→ Exercise directions:
Where in the records does the word "Argamassas" occur? Copy each line in which it does.

Data entries:
+++++

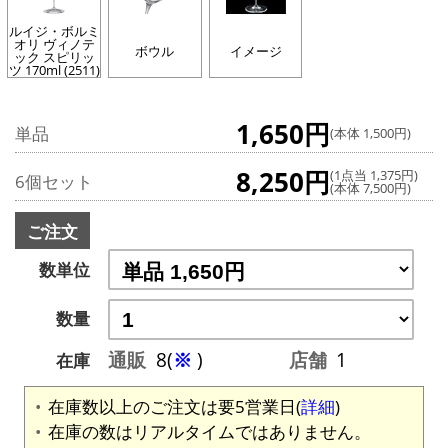
ルイジ・ボルミ
オリ ヴィノテ
ボウル
イメージ
ック スピリッ
ツ 170ml (2511)
1,650円
単品
(本体 1,500円)
8,250円
(1点当 1,375円)
6個セット
(本体 7,500円)
ご注文
数単位
数量
通販
8(
※
)
店舗
1
在庫
在庫数以上のご注文は要5営業日(
詳細
)
在庫の数はリアルタイムではありません。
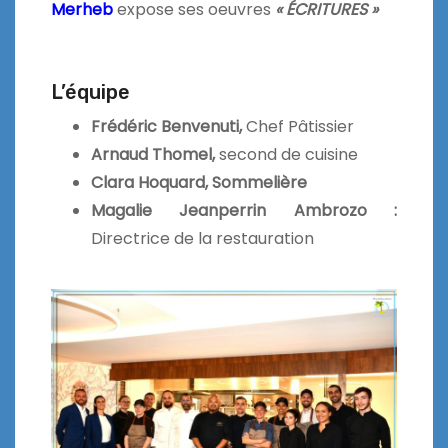
Merheb
expose ses oeuvres
« ÉCRITURES »
L’équipe
Frédéric Benvenuti,
Chef Pâtissier
Arnaud Thomel,
second de cuisine
Clara Hoquard, Sommelière
Magalie Jeanperrin Ambrozo :
Directrice de la restauration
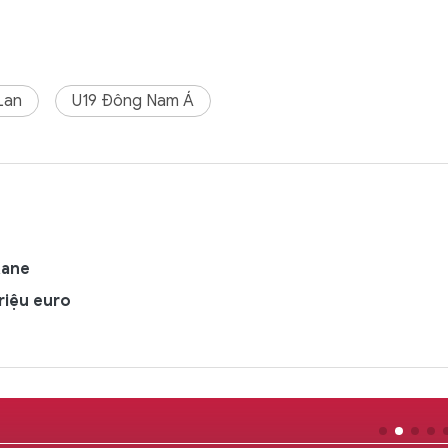
Lan
U19 Đông Nam Á
Kane
riệu euro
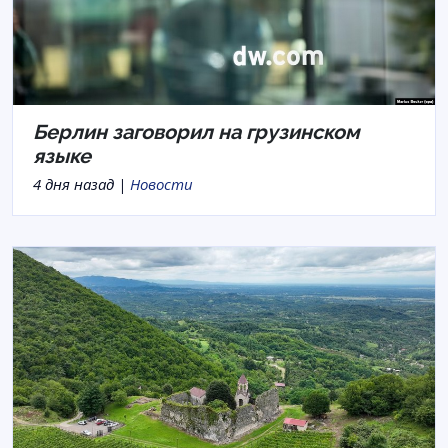
Берлин заговорил на грузинском
языке
4 дня назад |
Новости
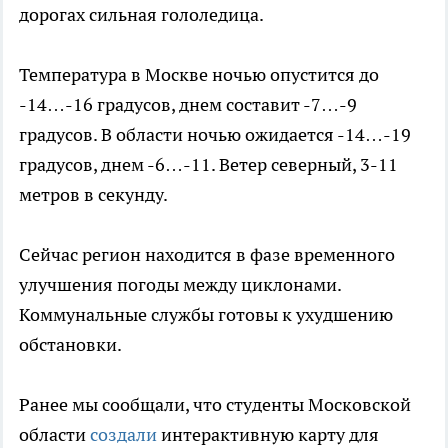
дорогах сильная гололедица.
Температура в Москве ночью опустится до
-14…-16 градусов, днем составит -7…-9
градусов. В области ночью ожидается -14…-19
градусов, днем -6…-11. Ветер северный, 3-11
метров в секунду.
Сейчас регион находится в фазе временного
улучшения погоды между циклонами.
Коммунальные службы готовы к ухудшению
обстановки.
Ранее мы сообщали, что студенты Московской
области
создали
интерактивную карту для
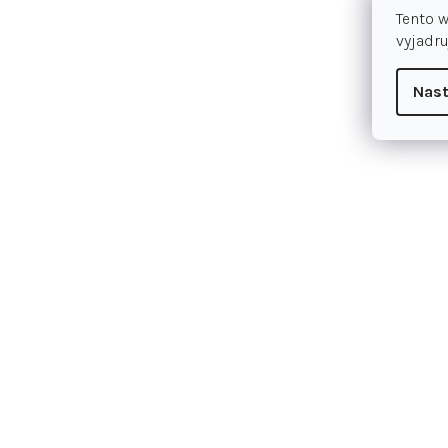
Tento 
vyjadru
Nast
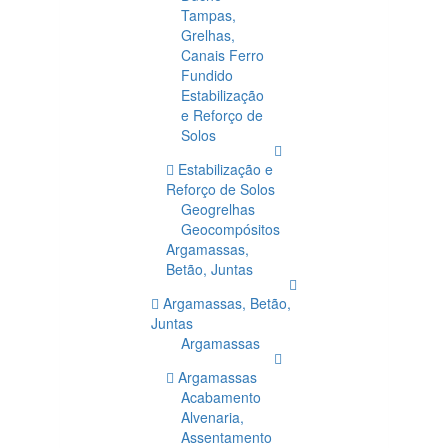
Tampas,
Grelhas,
Canais Ferro
Fundido
Estabilização
e Reforço de
Solos
Estabilização e
Reforço de Solos
Geogrelhas
Geocompósitos
Argamassas,
Betão, Juntas
Argamassas, Betão,
Juntas
Argamassas
Argamassas
Acabamento
Alvenaria,
Assentamento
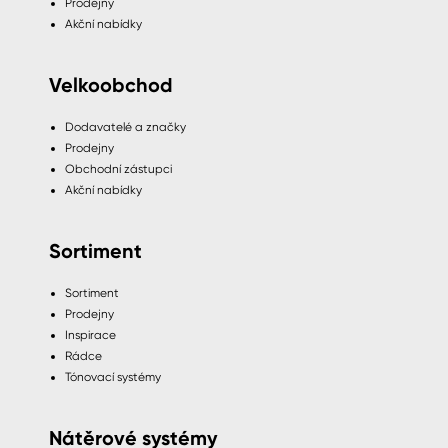
Prodejny
Akční nabídky
Velkoobchod
Dodavatelé a značky
Prodejny
Obchodní zástupci
Akční nabídky
Sortiment
Sortiment
Prodejny
Inspirace
Rádce
Tónovací systémy
Nátěrové systémy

+++++

→ The answer:
Argamassas,
Argamassas, Betão,
Argamassas
Argamassas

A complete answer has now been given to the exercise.